For integral values of $\nu$ the functions $\Theta_\nu(x)$ are the Legendre polynomials having $\nu$ zeros between $1$ and $-1$. For nonintegral values of $\nu$, $\Theta_\nu(1) = 1$. As $\nu$ increases, the value of x at which $\Theta_\nu$ vanishes increases continuously. In any case, $\nu > 0$ to have at least one zero between $-1$ and $1$. For example, as $\nu$ increases from 0 to 1, the zero of $\Theta_\nu(x)$ moves from $x=-1$ to $x=0$. Our problem requires that the potential vanishes at $x'=\cos\beta$. This can happen for a number of values of $\nu$, say $\nu_m$ and then the solution for the potential can be written as

$$\phi(\vec r) = \sum_m \left ( A_m r{^\nu_m} + B_m r^{-(\nu_m+1)} \right ) \Theta_{\nu_m}(x)$$ (79)

satisfying the required boundary condition. Corresponding electric field components are

$$E_r( \vec r) = - \frac{\partial}{\partial r} \phi(\vec r)$$

$$= - \sum_m \left ( \nu_m A_m r^{\nu_m-1} - ( \nu_m + 1) B_m r^{-(\nu_m+2)} \right ) \Theta_{\nu_m}(x)$$ (80)

$${\mathrm {and}}$$

$$E_\theta (\vec r) = - \frac{1}{r} \frac{\partial}{\partial \theta} \phi( \vec r)$$

$$= \sum_m \left ( A_m r^ {\nu_m-1} + B_m r^{-(\nu_m+2)} \right ) \frac{d}{dx} \Theta_{\nu_m}(x)$$ (81)

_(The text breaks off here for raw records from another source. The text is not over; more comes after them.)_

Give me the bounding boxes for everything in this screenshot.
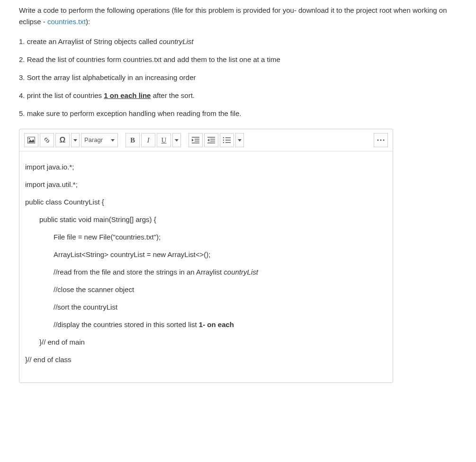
underline-icon: U (162, 134, 167, 146)
omega-icon: Ω (60, 134, 66, 146)
paragraph-dropdown[interactable]: Paragr (81, 133, 118, 147)
ellipsis-icon (377, 139, 385, 141)
code-line: //sort the countryList (25, 302, 387, 312)
code-line: //close the scanner object (25, 284, 387, 294)
chevron-down-icon (238, 139, 242, 142)
code-line: import java.io.*; (25, 162, 387, 172)
list-dropdown[interactable] (235, 133, 244, 147)
countries-link[interactable]: countries.txt (47, 18, 86, 26)
omega-button[interactable]: Ω (55, 133, 70, 147)
image-icon (27, 137, 35, 143)
code-line: }// end of class (25, 355, 387, 364)
step-italic: countryList (159, 37, 194, 45)
more-button[interactable] (374, 133, 388, 147)
step-num: 4. (19, 91, 25, 99)
code-line: ArrayList<String> countryList = new Arra… (25, 249, 387, 259)
step-4: 4. print the list of countries 1 on each… (19, 90, 457, 101)
comment-text: //read from the file and store the strin… (54, 268, 224, 276)
step-num: 1. (19, 37, 25, 45)
indent-right-button[interactable] (189, 133, 203, 147)
code-line: import java.util.*; (25, 179, 387, 189)
link-button[interactable] (40, 133, 54, 147)
step-num: 5. (19, 109, 25, 117)
indent-right-icon (192, 137, 199, 143)
step-text: print the list of countries (25, 91, 104, 99)
list-button[interactable] (220, 133, 234, 147)
chevron-down-icon (175, 139, 179, 142)
svg-point-1 (29, 138, 30, 140)
step-text: Sort the array list alphabetically in an… (25, 73, 196, 81)
steps-list: 1. create an Arraylist of String objects… (19, 36, 457, 119)
underline-dropdown[interactable] (172, 133, 181, 147)
svg-point-17 (380, 140, 382, 141)
step-3: 3. Sort the array list alphabetically in… (19, 72, 457, 83)
comment-italic: countryList (224, 268, 258, 276)
image-button[interactable] (24, 133, 38, 147)
code-line: }// end of main (25, 337, 387, 347)
code-line: //display the countries stored in this s… (25, 320, 387, 329)
indent-left-icon (207, 137, 215, 143)
svg-rect-11 (223, 140, 224, 141)
link-icon (43, 136, 51, 144)
problem-description: Write a code to perform the following op… (19, 5, 457, 119)
comment-text: //display the countries stored in this s… (54, 320, 199, 329)
svg-rect-12 (223, 142, 224, 143)
code-line: File file = new File("countries.txt"); (25, 232, 387, 242)
step-5: 5. make sure to perform exception handli… (19, 108, 457, 119)
chevron-down-icon (73, 139, 77, 142)
svg-point-18 (383, 140, 385, 141)
italic-button[interactable]: I (141, 133, 155, 147)
bold-button[interactable]: B (126, 133, 140, 147)
svg-point-16 (377, 140, 379, 141)
code-line: public static void main(String[] args) { (25, 214, 387, 224)
step-emphasis: 1 on each line (104, 91, 151, 99)
step-text: create an Arraylist of String objects ca… (25, 37, 159, 45)
omega-dropdown[interactable] (71, 133, 80, 147)
code-line: //read from the file and store the strin… (25, 267, 387, 277)
chevron-down-icon (111, 139, 115, 142)
rich-text-editor: Ω Paragr B I U (19, 129, 393, 383)
intro-text-2: ): (86, 18, 90, 26)
editor-content-area[interactable]: import java.io.*; import java.util.*; pu… (19, 151, 393, 382)
step-text-b: after the sort. (151, 91, 195, 99)
svg-rect-10 (223, 137, 224, 138)
step-2: 2. Read the list of countries form count… (19, 54, 457, 65)
step-num: 3. (19, 73, 25, 81)
code-line: public class CountryList { (25, 197, 387, 207)
intro-paragraph: Write a code to perform the following op… (19, 5, 457, 27)
step-1: 1. create an Arraylist of String objects… (19, 36, 457, 47)
editor-toolbar: Ω Paragr B I U (19, 129, 393, 151)
comment-bold: 1- on each (199, 320, 234, 329)
italic-icon: I (147, 134, 150, 146)
bold-icon: B (130, 134, 135, 146)
list-icon (223, 137, 231, 143)
underline-button[interactable]: U (157, 133, 171, 147)
step-text: make sure to perform exception handling … (25, 109, 242, 117)
indent-left-button[interactable] (204, 133, 218, 147)
step-text: Read the list of countries form countrie… (25, 55, 280, 63)
step-num: 2. (19, 55, 25, 63)
paragraph-label: Paragr (84, 135, 103, 145)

From the electric field in $\theta$ direction at the surface of the cone we can compute the surface charge density induced on the cone by using Gauss theorem. We have $\sigma(\vec r) = \frac{1}{4 \pi} E_\theta(\vec r)$.

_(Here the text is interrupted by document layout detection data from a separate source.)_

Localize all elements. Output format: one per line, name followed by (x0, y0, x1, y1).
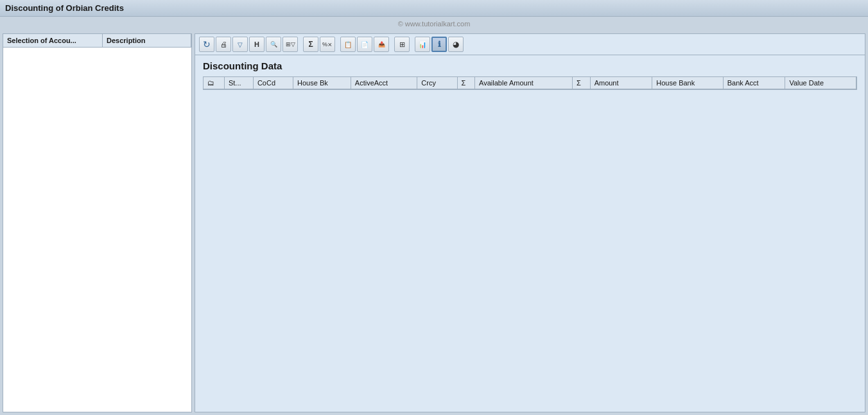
copy-icon: 📋 (344, 41, 352, 48)
table-header-row: 🗂 St... CoCd House Bk ActiveAcct Crcy Σ … (204, 77, 856, 89)
grid-icon: ⊞ (399, 40, 405, 49)
col-header-cocd[interactable]: CoCd (253, 77, 293, 89)
col-header-crcy[interactable]: Crcy (417, 77, 457, 89)
paste-button[interactable]: 📄 (357, 37, 372, 52)
save-button[interactable]: H (249, 37, 265, 52)
chart-button[interactable]: 📊 (415, 37, 430, 52)
print-icon: 🖨 (220, 40, 227, 48)
left-col1-header: Selection of Accou... (3, 34, 103, 47)
percent-button[interactable]: %⨯ (320, 37, 335, 52)
col-header-st[interactable]: St... (224, 77, 253, 89)
pie-chart-icon: ◕ (453, 40, 459, 49)
title-bar: Discounting of Orbian Credits (0, 0, 868, 17)
col-header-housebank[interactable]: House Bk (293, 77, 351, 89)
left-col2-header: Description (103, 34, 191, 47)
data-table: 🗂 St... CoCd House Bk ActiveAcct Crcy Σ … (204, 77, 856, 89)
filter-button[interactable]: ▽ (232, 37, 248, 52)
right-panel: ↻ 🖨 ▽ H 🔍 ⊞▽ Σ (195, 33, 865, 412)
section-title: Discounting Data (203, 60, 857, 71)
refresh-button[interactable]: ↻ (199, 37, 214, 52)
export-button[interactable]: 📤 (374, 37, 389, 52)
save-icon: H (254, 40, 259, 48)
left-panel: Selection of Accou... Description (3, 33, 192, 412)
sum-icon: Σ (308, 40, 313, 49)
left-panel-body (3, 48, 191, 412)
col-header-activeacct[interactable]: ActiveAcct (351, 77, 417, 89)
info-icon: ℹ (438, 40, 441, 49)
find-icon: 🔍 (270, 41, 277, 48)
chart-bar-icon: 📊 (419, 41, 426, 48)
filter2-button[interactable]: ⊞▽ (282, 37, 298, 52)
percent-icon: %⨯ (322, 41, 333, 48)
sum-button[interactable]: Σ (303, 37, 318, 52)
col-header-icon: 🗂 (204, 77, 224, 89)
print-button[interactable]: 🖨 (216, 37, 231, 52)
info-button[interactable]: ℹ (431, 37, 447, 52)
col-header-house-bank[interactable]: House Bank (652, 77, 723, 89)
main-container: Selection of Accou... Description ↻ 🖨 ▽ … (0, 31, 868, 415)
copy-button[interactable]: 📋 (340, 37, 356, 52)
refresh-icon: ↻ (203, 39, 211, 49)
col-header-value-date[interactable]: Value Date (785, 77, 856, 89)
content-area: Discounting Data 🗂 St... CoCd House Bk A… (195, 55, 865, 412)
filter-icon: ▽ (238, 41, 243, 48)
col-header-sigma2[interactable]: Σ (573, 77, 591, 89)
col-header-available-amount[interactable]: Available Amount (475, 77, 573, 89)
toolbar: ↻ 🖨 ▽ H 🔍 ⊞▽ Σ (195, 34, 865, 55)
left-panel-header: Selection of Accou... Description (3, 34, 191, 48)
col-header-bank-acct[interactable]: Bank Acct (723, 77, 785, 89)
find-button[interactable]: 🔍 (266, 37, 281, 52)
export-icon: 📤 (378, 41, 385, 48)
paste-icon: 📄 (361, 41, 369, 48)
filter2-icon: ⊞▽ (286, 41, 295, 48)
col-header-amount[interactable]: Amount (590, 77, 652, 89)
table-icon: 🗂 (207, 79, 214, 87)
app-title: Discounting of Orbian Credits (5, 3, 124, 13)
col-header-sigma1[interactable]: Σ (457, 77, 475, 89)
watermark-bar: © www.tutorialkart.com (0, 17, 868, 31)
pie-chart-button[interactable]: ◕ (448, 37, 464, 52)
grid-button[interactable]: ⊞ (394, 37, 410, 52)
watermark-text: © www.tutorialkart.com (398, 20, 471, 28)
data-table-container: 🗂 St... CoCd House Bk ActiveAcct Crcy Σ … (203, 76, 857, 90)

If we are interested in the solution at small value of $r$ ( i.e. the tip of the cone ), the coefficients $B_m$'s should be zero as the potential should be nonsingular. Further, for the same reason, the smallest power of $r$ corresponding to $A_1$ would dominate and the behaviour of the potential and field can be understood in terms of that term. Thus, we shall choose

$$\phi(\vec r) \sim A_1 r^{\nu_1} \Theta_{\nu_1}(\cos \theta).$$

Let us first consider $\beta$ increasing from 0 to $\pi/2$, so that $x'$ decreases from 1 to 0. The value of $\nu$ at which $\Theta_\nu(\theta)$ vanishes decreases from infinity to 1. Thus, for $\beta$ between $0$ and $\pi/2$ ( corresponding to a conducting cone drilled in a metal ), the leading term in the potential is $\propto r^{\nu_1}$ with $\nu_1$ between $\infty$ and 1. The electric field is then proportional to $r^{\nu_1-1}$. This means, the potential and field valishes as a power law near the tip of the cone. Further, the Gauss theorem implies that the induced charge density at the tip of the cone also vanishes as a power law. When $\beta$ is $\pi/2$, the potential is linear in r and the field is constant. This is the same result as that for the conducting plane.

For $\beta$ increasing from $\pi/2$ to $\pi$, the geometry is like a conducting wireprojecting into space. For this case, $\nu$ decreases from 1 to zero and the electric field behaves as $r^{\nu_1-1}$ with $\nu_1 - 1 < 0$ for small r. Thus, the electric field becomes singular near the tip of the cone. This also means that the induced charge density becomes singular at the tip.

This result explains the functioning of lightening arrestor. The lightening arrestor has a pointed conducting material. The presence of charges in the atmosphere induces charge density on the arrestor. This charge density is very large at the tip of the arrestor and that helps in inducing electrical breakdown resulting in a discharge between the atmospheric charge and the lightening conductor. Since the conductor is grounded, the discharge is safely conducted to the earth.